- The Washington Times - Sunday, June 12, 2011

In the course of five days last week, the District’s mayor was called a “crook” at a public hearing, the council chairman’s campaign committee was accused of widespread reporting violations, one council member disclosed he had been offered bribes, and another council member was accused of using his charity as a slush fund.

The round of dispiriting disclosures has left residents and observers fearful that the city, which Congress stripped of its financial authority just over a decade ago, could be backsliding into an era when inefficiency and accusations of abuse were commonplace.

But decisive action by the city’s attorney general suggests that allegations of public-trust violations - even by elected officials - might be handled differently than in recent years.
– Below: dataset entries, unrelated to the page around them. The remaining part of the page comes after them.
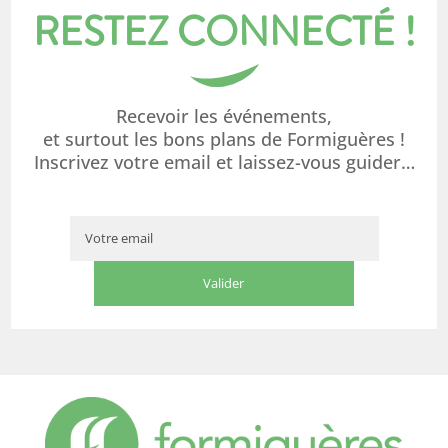
RESTEZ CONNECTÉ !
Recevoir les événements,
et surtout les bons plans de Formiguères !
Inscrivez votre email et laissez-vous guider…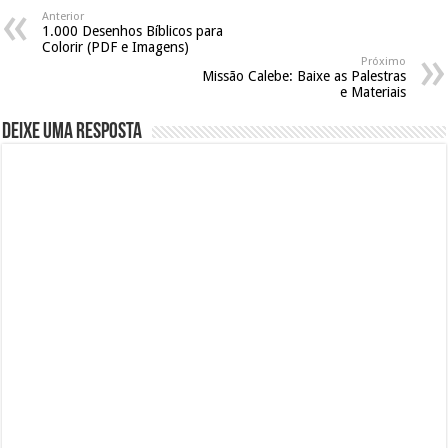
Anterior
1.000 Desenhos Bíblicos para
Colorir (PDF e Imagens)
Próximo
Missão Calebe: Baixe as Palestras
e Materiais
Deixe uma resposta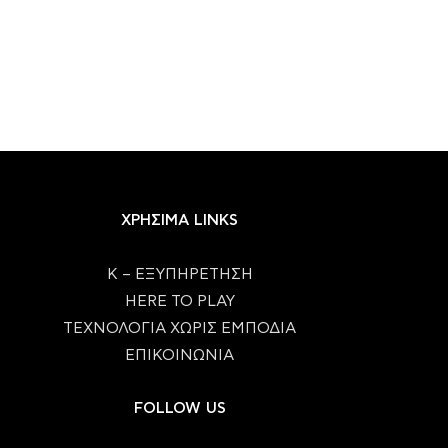
ΧΡΗΣΙΜΑ LINKS
Κ – ΕΞΥΠΗΡΕΤΗΣΗ
HERE TO PLAY
ΤΕΧΝΟΛΟΓΙΑ ΧΩΡΙΣ ΕΜΠΟΔΙΑ
ΕΠΙΚΟΙΝΩΝΙΑ
FOLLOW US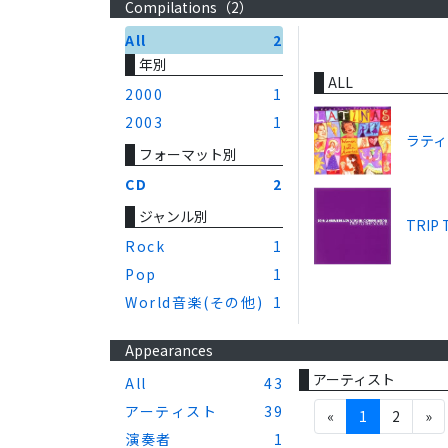
Compilations（
2
）
All
2
年別
ALL
2000
1
2003
1
ラティ
フォーマット別
CD
2
ジャンル別
TRIP 
Rock
1
Pop
1
World音楽(その他)
1
Appearances
アーティスト
All
43
アーティスト
39
«
1
2
»
演奏者
1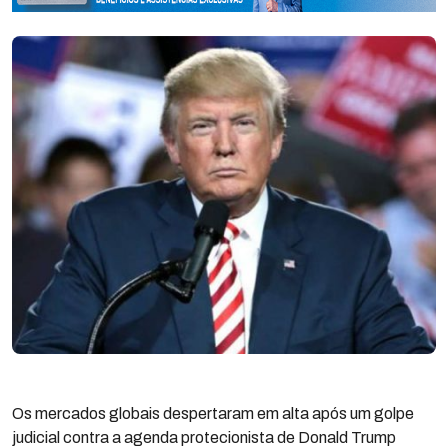
Os mercados globais despertaram em alta após um golpe
judicial contra a agenda protecionista de Donald Trump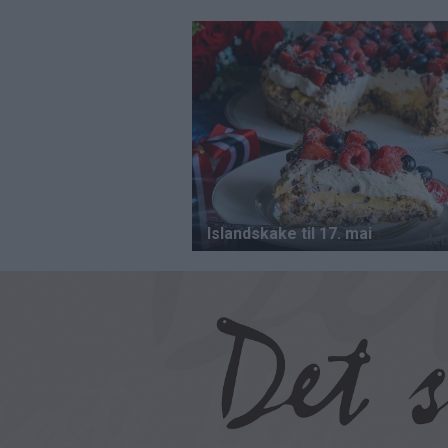
Hopp
til
hovedinnhold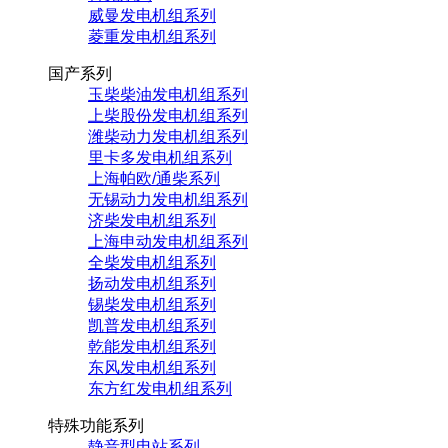
威曼发电机组系列
菱重发电机组系列
国产系列
玉柴柴油发电机组系列
上柴股份发电机组系列
潍柴动力发电机组系列
里卡多发电机组系列
上海帕欧/通柴系列
无锡动力发电机组系列
济柴发电机组系列
上海申动发电机组系列
全柴发电机组系列
扬动发电机组系列
锡柴发电机组系列
凯普发电机组系列
乾能发电机组系列
东风发电机组系列
东方红发电机组系列
特殊功能系列
静音型电站系列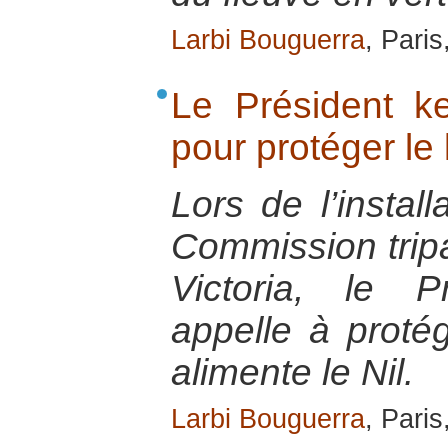
Larbi Bouguerra
, Pari
Le Président k
pour protéger le 
Lors de l’install
Commission tripa
Victoria, le 
appelle à protég
alimente le Nil.
Larbi Bouguerra
, Pari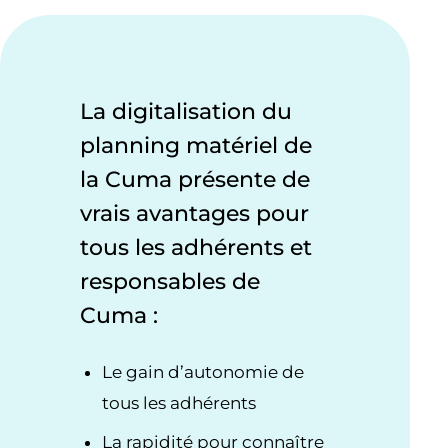
La digitalisation du
planning matériel de
la Cuma présente de
vrais avantages pour
tous les adhérents et
responsables de
Cuma :
Le gain d’autonomie de
tous les adhérents
La rapidité pour connaître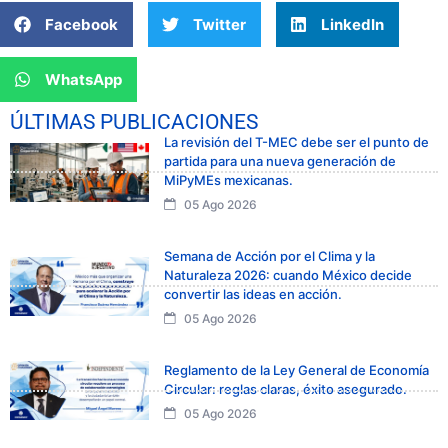
Facebook
Twitter
LinkedIn
WhatsApp
ÚLTIMAS PUBLICACIONES
La revisión del T-MEC debe ser el punto de
partida para una nueva generación de
MiPyMEs mexicanas.
05 Ago 2026
Semana de Acción por el Clima y la
Naturaleza 2026: cuando México decide
convertir las ideas en acción.
05 Ago 2026
Reglamento de la Ley General de Economía
Circular: reglas claras, éxito asegurado.
05 Ago 2026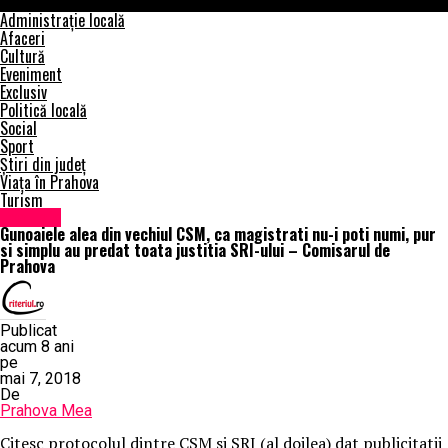
Prahova
Administrație locală
Afaceri
Cultură
Eveniment
Exclusiv
Politică locală
Social
Sport
Știri din județ
Viața în Prahova
Turism
Exclusiv
Gunoaiele alea din vechiul CSM, ca magistrati nu-i poti numi, pur
si simplu au predat toata justitia SRI-ului – Comisarul de
Prahova
Publicat
acum 8 ani
pe
mai 7, 2018
De
Prahova Mea
Citesc protocolul dintre CSM si SRI (al doilea) dat publicitatii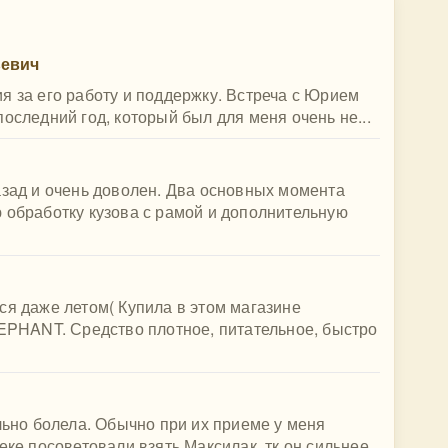
ьевич
я за его работу и поддержку. Встреча с Юрием
оследний год, который был для меня очень не...
азад и очень доволен. Два основных момента
 обработку кузова с рамой и дополнительную
ся даже летом( Купила в этом магазине
HANT. Средство плотное, питательное, быстро
льно болела. Обычно при их приеме у меня
еке посоветовали взять Максилак, тк он сильнее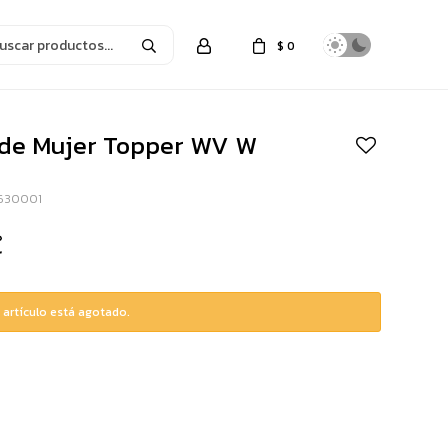
$
0
 de Mujer Topper WV W
630001
 artículo está agotado.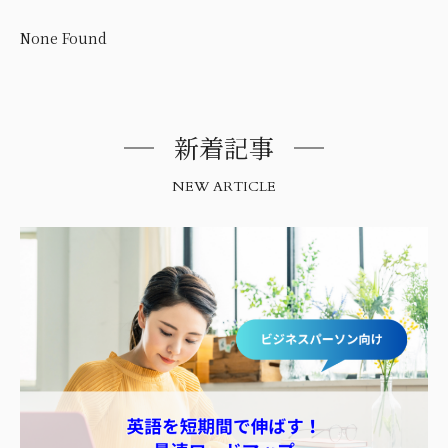
None Found
新着記事
NEW ARTICLE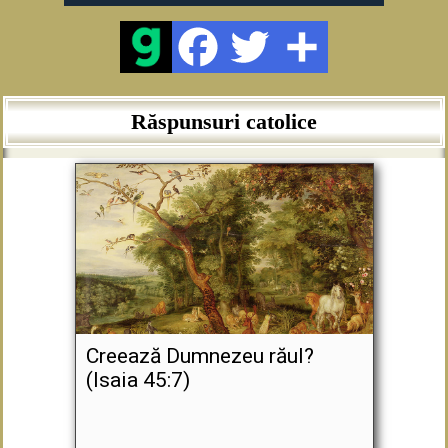
Răspunsuri catolice
Creează Dumnezeu răul?
(Isaia 45:7)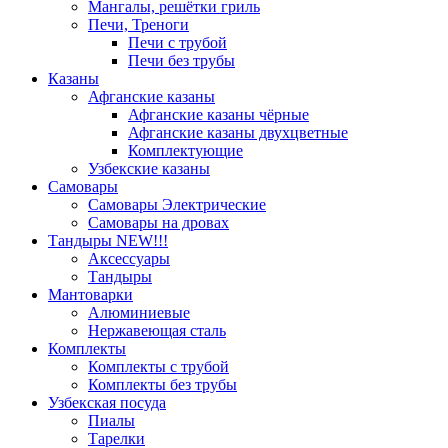
Мангалы, решётки гриль
Печи, Треноги
Печи с трубой
Печи без трубы
Казаны
Афганские казаны
Афганские казаны чёрные
Афганские казаны двухцветные
Комплектующие
Узбекские казаны
Самовары
Самовары Электрические
Самовары на дровах
Тандыры NEW!!!
Аксессуары
Тандыры
Мантоварки
Алюминиевые
Нержавеющая сталь
Комплекты
Комплекты с трубой
Комплекты без трубы
Узбекская посуда
Пиалы
Тарелки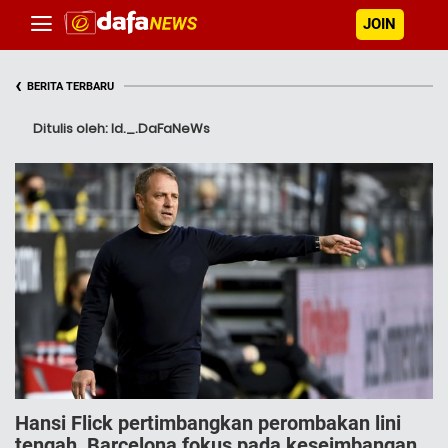
JOIN
‹
BERITA TERBARU
Ditulis oleh: Id._.DaFaNeWs
Hansi Flick pertimbangkan perombakan lini
tengah, Barcelona fokus pada keseimbangan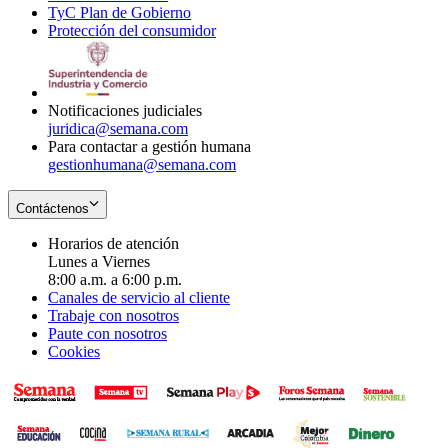
TyC Plan de Gobierno
in
new
Opens
window
Protección del consumidor
new
window
in
Opens
window
new
in
window
new
window
Notificaciones judiciales
juridica@semana.com
Para contactar a gestión humana
gestionhumana@semana.com
Contáctenos
Horarios de atención
Lunes a Viernes
8:00 a.m. a 6:00 p.m.
Canales de servicio al cliente
Trabaje con nosotros
Paute con nosotros
Cookies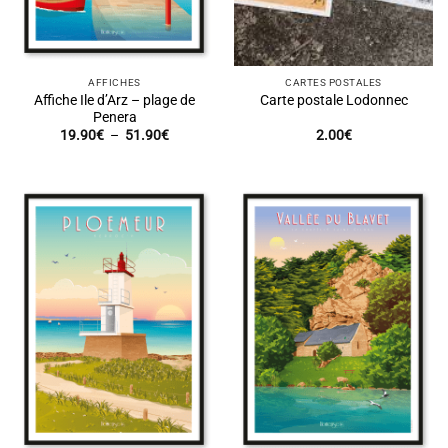
AFFICHES
CARTES POSTALES
Affiche Ile d’Arz – plage de
Carte postale Lodonnec
Penera
Plage
19.90
€
–
51.90
€
2.00
€
de
prix :
19.90€
à
51.90€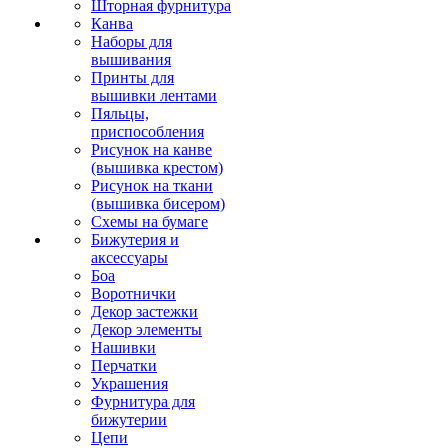
Шторная фурнитура
Канва
Наборы для
вышивания
Принты для
вышивки лентами
Пяльцы,
приспособления
Рисунок на канве
(вышивка крестом)
Рисунок на ткани
(вышивка бисером)
Схемы на бумаге
Бижутерия и
аксессуары
Боа
Воротнички
Декор застежки
Декор элементы
Нашивки
Перчатки
Украшения
Фурнитура для
бижутерии
Цепи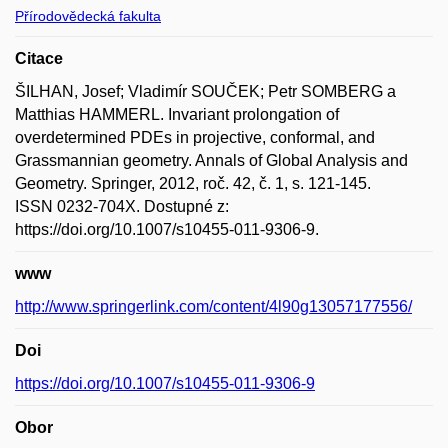
Přírodovědecká fakulta
Citace
ŠILHAN, Josef; Vladimír SOUČEK; Petr SOMBERG a
Matthias HAMMERL. Invariant prolongation of
overdetermined PDEs in projective, conformal, and
Grassmannian geometry. Annals of Global Analysis and
Geometry. Springer, 2012, roč. 42, č. 1, s. 121-145.
ISSN 0232-704X. Dostupné z:
https://doi.org/10.1007/s10455-011-9306-9.
www
http://www.springerlink.com/content/4l90g13057177556/
Doi
https://doi.org/10.1007/s10455-011-9306-9
Obor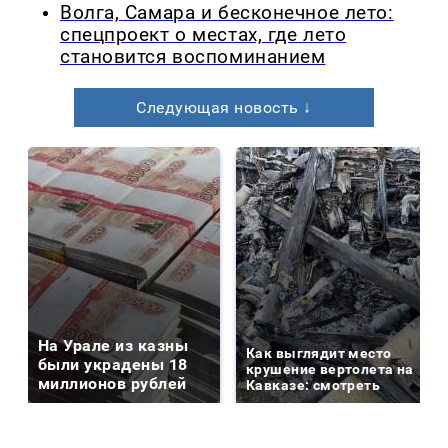
Волга, Самара и бесконечное лето:
спецпроект о местах, где лето
становится воспоминанием
Следующая новость ↓
На Урале из казны
Как выглядит место
были украдены 18
крушение вертолета на
миллионов рублей
Кавказе: смотреть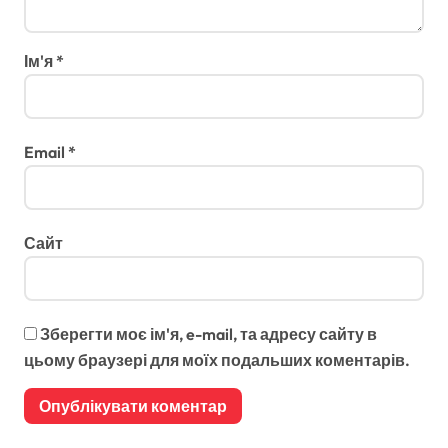
Ім'я
*
Email
*
Сайт
Зберегти моє ім'я, e-mail, та адресу сайту в
цьому браузері для моїх подальших коментарів.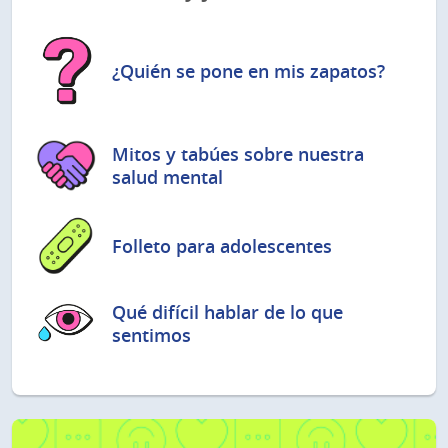
¿Quién se pone en mis zapatos?
Mitos y tabúes sobre nuestra
salud mental
Folleto para adolescentes
Qué difícil hablar de lo que
sentimos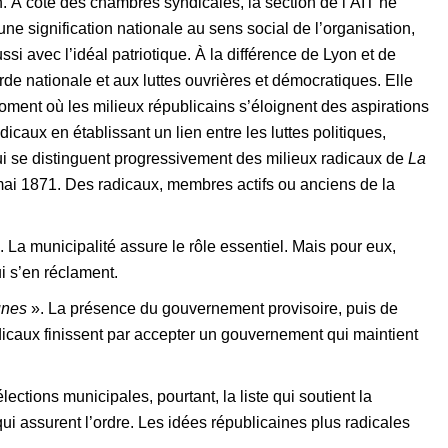
on. À côté des chambres syndicales, la section de l’AIT ne
une signification nationale au sens social de l’organisation,
si avec l’idéal patriotique. À la différence de Lyon et de
rde nationale et aux luttes ouvrières et démocratiques. Elle
oment où les milieux républicains s’éloignent des aspirations
caux en établissant un lien entre les luttes politiques,
qui se distinguent progressivement des milieux radicaux de
La
-mai 1871. Des radicaux, membres actifs ou anciens de la
. La municipalité assure le rôle essentiel. Mais pour eux,
i s’en réclament.
nes
». La présence du gouvernement provisoire, puis de
adicaux finissent par accepter un gouvernement qui maintient
ections municipales, pourtant, la liste qui soutient la
 assurent l’ordre. Les idées républicaines plus radicales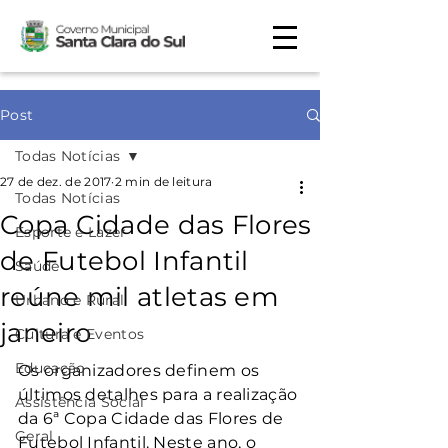
Post
Todas Notícias
27 de dez. de 2017
2 min de leitura
Todas Notícias
Copa Cidade das Flores
Esporte e Lazer
de Futebol Infantil
Saúde
reúne mil atletas em
Urbano e Rural
janeiro
Cultura e Eventos
Educação
Os organizadores definem os 
últimos detalhes para a realização 
Assistência Social
da 6ª Copa Cidade das Flores de 
Geral
Futebol Infantil. Neste ano, o 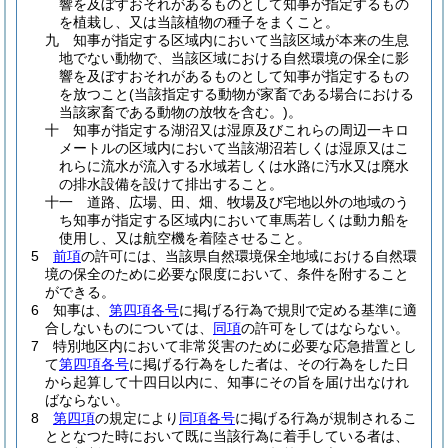
響を及ぼすおそれがあるものとして知事が指定するもの
を植栽し、又は当該植物の種子をまくこと。
九
知事が指定する区域内において当該区域が本来の生息
地でない動物で、当該区域における自然環境の保全に影
響を及ぼすおそれがあるものとして知事が指定するもの
を放つこと
(当該指定する動物が家畜である場合における
当該家畜である動物の放牧を含む。)
。
十
知事が指定する湖沼又は湿原及びこれらの周辺一キロ
メートルの区域内において当該湖沼若しくは湿原又はこ
れらに流水が流入する水域若しくは水路に汚水又は廃水
の排水設備を設けて排出すること。
十一
道路、広場、田、畑、牧場及び宅地以外の地域のう
ち知事が指定する区域内において車馬若しくは動力船を
使用し、又は航空機を着陸させること。
5
前項
の許可には、当該県自然環境保全地域における自然環
境の保全のために必要な限度において、条件を附すること
ができる。
6
知事は、
第四項各号
に掲げる行為で規則で定める基準に適
合しないものについては、
同項
の許可をしてはならない。
7
特別地区内において非常災害のために必要な応急措置とし
て
第四項各号
に掲げる行為をした者は、その行為をした日
から起算して十四日以内に、知事にその旨を届け出なけれ
ばならない。
8
第四項
の規定により
同項各号
に掲げる行為が規制されるこ
ととなつた時において既に当該行為に着手している者は、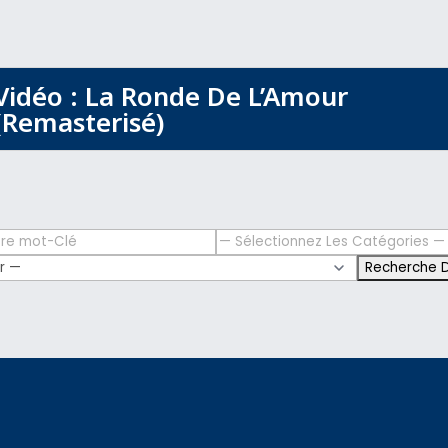
Vidéo : La Ronde De L’Amour
(Remasterisé)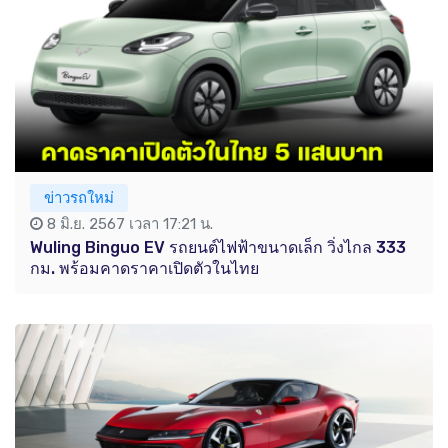
ข่าวรถใหม่
8 มิ.ย. 2567 เวลา 17:21 น.
Wuling Binguo EV รถยนต์ไฟฟ้าขนาดเล็ก วิ่งไกล 333
กม. พร้อมคาดราคาเปิดตัวในไทย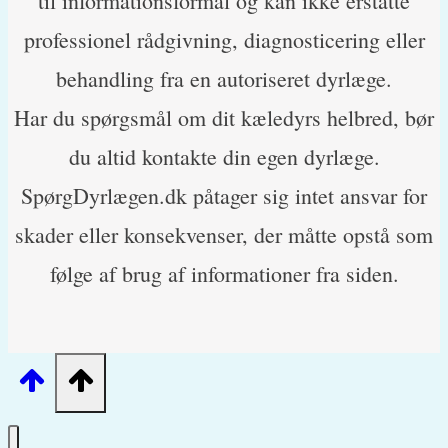
til informationsformål og kan ikke erstatte
professionel rådgivning, diagnosticering eller
behandling fra en autoriseret dyrlæge.
Har du spørgsmål om dit kæledyrs helbred, bør
du altid kontakte din egen dyrlæge.
SpørgDyrlægen.dk påtager sig intet ansvar for
skader eller konsekvenser, der måtte opstå som
følge af brug af informationer fra siden.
Though complaints of wrongdoing against elected city officials have been rampant, indictments have been rare.



Attorney General Irvin B. Nathan took a significant step to perhaps change that pattern June 6 by filing a $1 million civil lawsuit against council member Harry Thomas Jr. and referring his case to the U.S. attorney’s office for prosecution.

The lawsuit, which accuses the Ward 5 Democrat of siphoning funds earmarked for youth baseball programs to pay for personal travel and a luxury sport utility vehicle, seeks “every penny” of any misspent funds.

And it’s the first meaningful sign of the attorney general’s independence and authority.

Upon taking office, Mr. Nathan moved his agency’s headquarters from the epicenter of city politics, at the John A. Wilson Building, to Judiciary Square, “where most of the lawyers in the OAG perform their daily work.”

Mr. Nathan’s predecessor, Peter J. Nickles, had been criticized for being too politically connected to incumbent Mayor Adrian M. Fenty.

“The OAG must be - and must be perceived as being - independent and nonpolitical,” Mr. Nathan said during his March 23 confirmation hearing.

Early in his tenure, Mr. Nathan got mixed reviews by declining to investigate allegations by Sulaimon Brown - a 2010 mayoral candidate who testified last week before the D.C. Council that he was paid and promised a job by Mayor Vincent C. Gray’s campaign to politically attack Mr. Fenty.

Mr. Nathan said the OAG’s efforts would be duplicative and perceived as in conflict with his position as acting attorney general, an appointment by the mayor.

But it left some wondering whether Mr. Nathan was dodging a politically sensitive investigation.

Council member Mary M. Cheh, a George Washington University law professor and head of the council’s Committee on Government Operations, said that to her experience politics doesn’t come into play.

“If I’m given a job, then that’s the job,” Ms. Cheh said, “and I’m sure Irv Nathan looks at it the same way.”

Mrs. Cheh held high-profile hearings during the last administration on charges that friends of Mr. Fenty’s facilitated the transfer of a D.C. firetruck to the Dominican Republic.

A supporter of Mr. Gray’s bid for mayor, she has also led hearings this year into accusations about Mr. Brown and into questions about political hiring in the early days of the mayor’s administration.

She said she’s sympathetic to Mr. Nathan’s situation.

“We have to play the role we’re supposed to play,” she said.

Still, the timing has been less than favorable.

Mr. Irvin’s announcement of the lawsuit against Mr. Thomas came the same day as long-awaited testimony before Mrs. Cheh’s council committee from Mr. Brown. The former minor mayoral candidate has accused Mr. Gray, a Democrat, of providing him with cash and a government job to stay in last year’s mayoral race to publicly criticize Mr. Fenty.

Also last week, The Washington Post reported that council member Jim Graham did not disclose a bribe attempt made by his chief of staff, who has since pleaded guilty in connection with a federal corruption investigation. The Ward 1 Democrat says he has been “tested” several times by the FBI.

And on Friday, the city’s office of campaign finance forwarded to the Board of Elections a complaint accusing D.C. Council Chairman Kwame R. Brown’s 2008-re-election campaign of violations in reporting money raised and spent.

Council member Yvette M. Alexander is also the subject of an ongoing campaign-finance investigation into her use of money from her constituent services fund.

All maintain their innocence.

Mr. Nathan’s role in investigating Mr. Thomas has been further complicated by the fact that Mr. Gray and Mr. Thomas are considered political allies, and the investigation into Mr. Thomas was initiated by Mr. Nickles and disparaged by Mr. Thomas and the mayor as politically motivated.

But unlike the long-standing relationship between Mr. Nickles and Mr. Fenty, Mr. Nathan only met Mr. Gray two weeks before he was tapped to be attorney general.

A former Justice Department attorney and senior partner who ran the white-collar-crime department at Arnold & Porter from 1994 to 2007, Mr. Nathan served as general counsel to the U.S. House.

Ariel B. Waldman, senior counsel to Mr. Nathan, said the attorney general has been given a “strong mandate of independence by the mayor.”

“It is to the mayor’s great credit that he has directed us to follow the facts where they may lead, and at no time has interfered with the work of this office in connection with the Team Thomas [funds] investigation,” he said.